Monday, July 6, 2020

Memo from European neighbouring rights societies to SoundExchange: If the USA joins the Rome Convention money will flow

By Emmanuel Legrand

European neighbouring rights societies were pondering their response to SoundExchange's latest campaign asking for “national treatment” for US performers and labels in the collections of neighbouring rights overseas, but it is quite likely that the position most societies will adopt will be: Join the Rome Convention, adopt performance rights for sound recordings played by terrestrial radio (equitable remuneration), and money will flow back to US rights holders.

  At the moment, according to SoundExchange, US artistes and labels are victims of “discrimination” since they cannot received the proceeds of equitable remuneration in countries like the UK, France, Italy or Germany. In a campaign initiated two weeks ago, SoundExchange and a coalition of music-related organisations representing labels and performers have been asking the US government to make it an agenda item in the trade negotiations with other countries or regions.

  Earlier this year, SoundExchange referred several countries, including Japan, the UK, France and others to the US Trade Representative to have them included in the Special 301 Report, identifying the countries with which the USA has IP issues. Around that time, SoundExchange sent letters to neighbouring rights societies named in the USTR list, pointing out that the system in place in these countries was penalising American creators by allowing their works to be used without compensation.

Apply reciprocity

  European societies contacted by this writer have declined to comment on SoundExchange's latest campaign. It is understood that several European societies have been discussing about a common position without so far issuing any joint statement.

  Speaking off the record in order to speak candidly, several European executives said that the treatment reserved to US rights holders was not related to discriminatory practices but boiled down to the fact that the United States are still not signatory to the Rome convention, and although they are part to WIPO's WPPT treaty, they only grant the benefits of equitable remuneration to performers and producers of phonograms for the use of music on non-interactive digital services. As a result, terrestrial radio in the US still does not pay performance rights on recordings.

  Executives noted that US performers can benefit in full from equitable remuneration in Europe if their recordings have been fixed in a country signatory to the Rome Convention. What defines the current system, said an executive, is the concept of reciprocity. Since the US do not have performance rights for the use of recordings on terrestrial radio, there is no reason these rights should apply to US rights holders outside of the US.

Fighting the wrong battle

  "American artists are not denied rights because of their nationality,” said one executive from a continental European society, “but this is unfortunately the case for all artists, regardless of their nationality, who have recorded with producer members from countries that have not ratified the Rome Convention, and that includes the United States.”

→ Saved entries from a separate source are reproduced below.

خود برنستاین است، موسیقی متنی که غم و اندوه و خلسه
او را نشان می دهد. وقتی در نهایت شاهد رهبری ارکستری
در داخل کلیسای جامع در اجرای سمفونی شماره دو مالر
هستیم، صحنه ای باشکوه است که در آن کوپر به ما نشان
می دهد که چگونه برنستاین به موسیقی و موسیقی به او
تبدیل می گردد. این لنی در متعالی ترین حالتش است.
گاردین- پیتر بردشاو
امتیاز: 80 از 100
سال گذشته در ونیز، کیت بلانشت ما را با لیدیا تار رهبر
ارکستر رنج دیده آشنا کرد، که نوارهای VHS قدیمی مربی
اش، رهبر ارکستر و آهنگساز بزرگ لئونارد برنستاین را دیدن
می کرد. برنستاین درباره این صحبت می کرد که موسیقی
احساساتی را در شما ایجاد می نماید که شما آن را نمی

  The executive continued: “Furthermore, European artists are denied their rights to equitable remuneration in the United States on analogue radio broadcasts while they enjoy these rights in their countries of origin, which constitutes discrimination which is only due to the refusal of the United States to ratify without reservation the international conventions which recognise the neighboring rights of performers.”

  Another executive from another European country said it was not the first time Sound Exchange publicly challenged European collective management organisations (CMO). “Just like the first time, we are not amused this time either,” said the executive, claiming that Sound Exchange and unions representing artists and musicians such the American Federation of Musicians (AFM) and SAG-AFTRA, are “fighting the wrong battle.”

A two-sided story

  “Their fight should not be with the European societies, but with their own government,” the executive added. Regarding equitable remuneration for broadcasting and public performance, the executive argued that “the legal basis is the Rome Convention, to which the US is still not a party. The problem is as simple as that. You cannot ask for national treatment within the context of a treaty if your country has not signed the treaty.”

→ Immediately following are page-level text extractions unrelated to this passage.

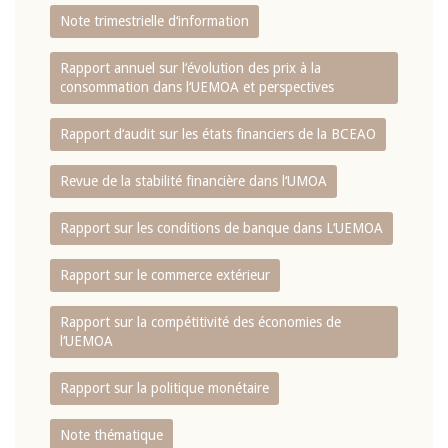
Note trimestrielle d‘information
Rapport annuel sur l‘évolution des prix à la
consommation dans l‘UEMOA et perspectives
Rapport d‘audit sur les états financiers de la BCEAO
Revue de la stabilité financière dans l‘UMOA
Rapport sur les conditions de banque dans L‘UEMOA
Rapport sur le commerce extérieur
Rapport sur la compétitivité des économies de
l‘UEMOA
Rapport sur la politique monétaire
Note thématique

  The executive said that the easiest way to give US labels and performers access to the European equitable remuneration for broadcasting and public performance "is to convince the US government to sign the Rome Convention, which is nothing more than an old but still very current free trade agreement. This would then allow the European CMO’s to extend their licenses to US repertoire and – with the help of the US performers – negotiate new and better tariffs for the use of music.”

  The executive concluded: “It’s a two-sided story. We’ll get there in the end.”